◆ **PROBLEM STATEMENT**: A full, exact copy of the listing is needed, with images omitted.

◆ **AVAILABLE DATA**:

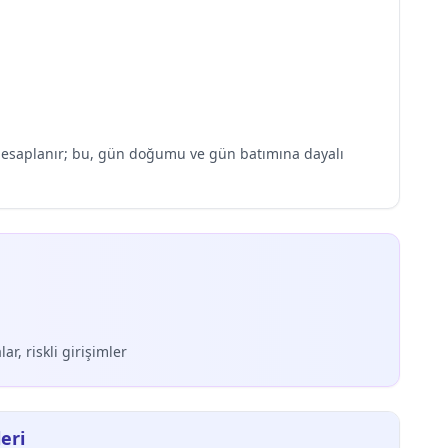
k hesaplanır; bu, gün doğumu ve gün batımına dayalı
ar, riskli girişimler
eri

◆ **REPLY TO THE TASK**:
k hesaplanır; bu, gün doğumu ve gün batımına dayalı
ar, riskli girişimler
eri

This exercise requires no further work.